When he went to bed that night, Moreno was disturbed with remorseful thoughts of Valerie Delmonte. If the Chief of Police had found those bombs in her pocket, it was he who had told that somewhat slow-moving official he would find them there.
Then he comforted himself. If he had betrayed Valerie, he had prevented her from hurling to destruction a dozen or more innocent people. His conscience was quite clear. If she had been a very ugly woman, instead of a very pretty one, perhaps his conscience might not have been troubled at all.
“I didn’t think much of that Chief of Police at first,” he murmured drowsily, as he turned on his pillow. “But he seems to have managed it all right. Still, on the whole, I would rather deal with Scotland Yard, or the Sûreté in Paris.”
Chapter Seventeen.
Lord Saxham and his daughter had left Ticehurst Park.
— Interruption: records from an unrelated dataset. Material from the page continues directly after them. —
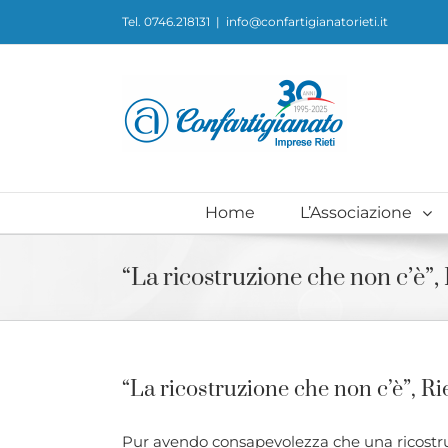
Skip
Tel. 0746.218131
|
info@confartigianatorieti.it
to
content
Home
L’Associazione
“La ricostruzione che non c’è”, 
“La ricostruzione che non c’è”, Ri
Pur avendo consapevolezza che una ricostruz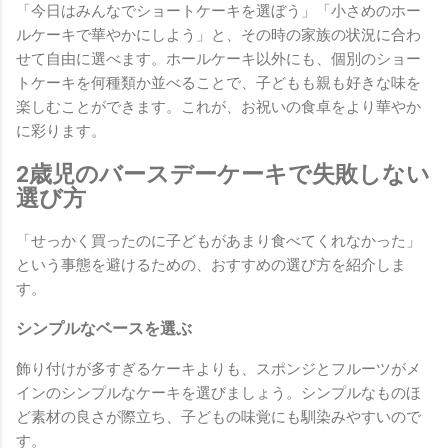
「今日はみんなでショートケーキを選ぼう」「小さめのホー
ルケーキで華やかにしよう」と、その時の家族の状況に合わ
せて自由に選べます。ホールケーキ以外にも、個別のショー
トケーキを何種類か並べることで、子どもも親も好きな味を
楽しむことができます。これが、お祝いの食卓をより華やか
に彩ります。
2歳児のバースデーケーキで失敗しない
選び方
「せっかく買ったのに子どもがあまり食べてくれなかった」
という事態を避けるための、おすすめの選び方を紹介しま
す。
シンプルなベースを選ぶ
飾り付けが多すぎるケーキよりも、スポンジとフルーツがメ
インのシンプルなケーキを選びましょう。シンプルなものほ
ど素材の良さが際立ち、子どもの味覚にも馴染みやすいので
す。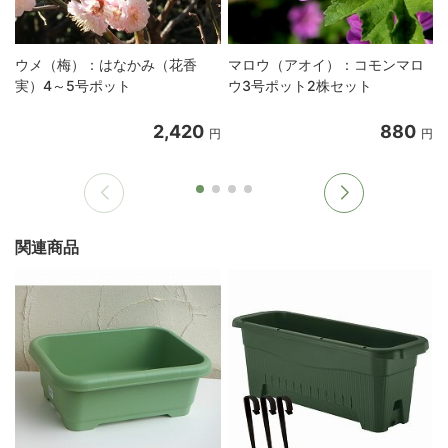
ウメ（梅）：はなかみ（花香
マロウ（アオイ）：コモンマロ
実）4～5号ポット
ウ3号ポット2株セット
2,420
880
円
円
関連商品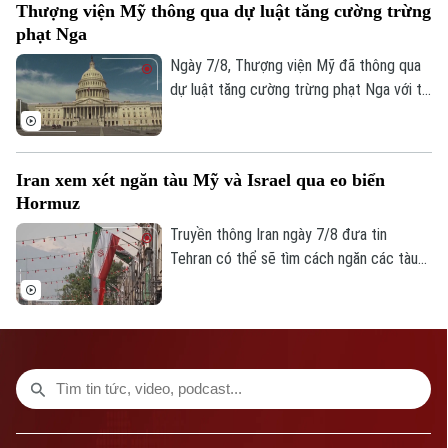
Thượng viện Mỹ thông qua dự luật tăng cường trừng
Số 3-5 Huỳnh Thúc Kháng-Phường Láng-Hà Nội
phạt Nga
Ngày 7/8, Thượng viện Mỹ đã thông qua
Giám đốc: VŨ MINH TUẤN
dự luật tăng cường trừng phạt Nga với tỷ
Phó Giám đốc: Nguyễn Kim Khiêm, Nguyễn Minh Đức, Nguyễn Thành Lợi
lệ 86 phiếu thuận và 11 phiếu chống trong
phiên họp cuối cùng trước kỳ nghỉ hè.
Iran xem xét ngăn tàu Mỹ và Israel qua eo biển
Hormuz
Truyền thông Iran ngày 7/8 đưa tin
Tehran có thể sẽ tìm cách ngăn các tàu
của Mỹ và Israel đi qua eo biển Hormuz
theo khuôn khổ thỏa thuận hợp tác với
Oman nhằm mở lại tuyến hàng hải chiến
lược này cho hoạt động thương mại.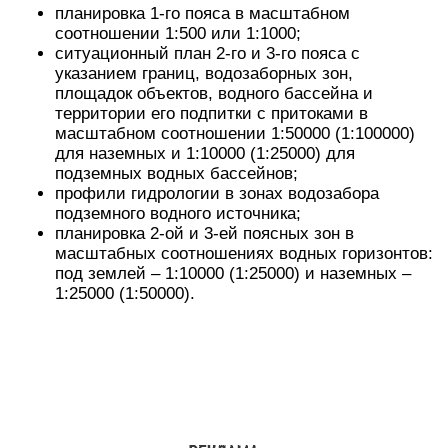
планировка 1-го пояса в масштабном
соотношении 1:500 или 1:1000;
ситуационный план 2-го и 3-го пояса с
указанием границ, водозаборных зон,
площадок объектов, водного бассейна и
территории его подпитки с притоками в
масштабном соотношении 1:50000 (1:100000)
для наземных и 1:10000 (1:25000) для
подземных водных бассейнов;
профили гидрологии в зонах водозабора
подземного водного источника;
планировка 2-ой и 3-ей поясных зон в
масштабных соотношениях водных горизонтов:
под землей – 1:10000 (1:25000) и наземных –
1:25000 (1:50000).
They were in their town house in Belgrave Square. They were neither of them very fond of London.
The Earl, in his youth and middle age, had experienced all the fleeting joys of the Metropolis. Mary, after the experience of her unfortunate love-affair, had definitely resolved that she would retire into a convent and devote herself to good works as soon as her father died.
Belgrave Square was even a little duller than Ticehurst Park. They were in the midst of a crowd that had forgotten them.
Lord Saxham was, to put it vulgarly, a back number, and was quite out of the modern whirl. Lady Mary, during her brief season, had fallen head over ears in love with the handsome young Guardsman, and had buried her heart in his grave.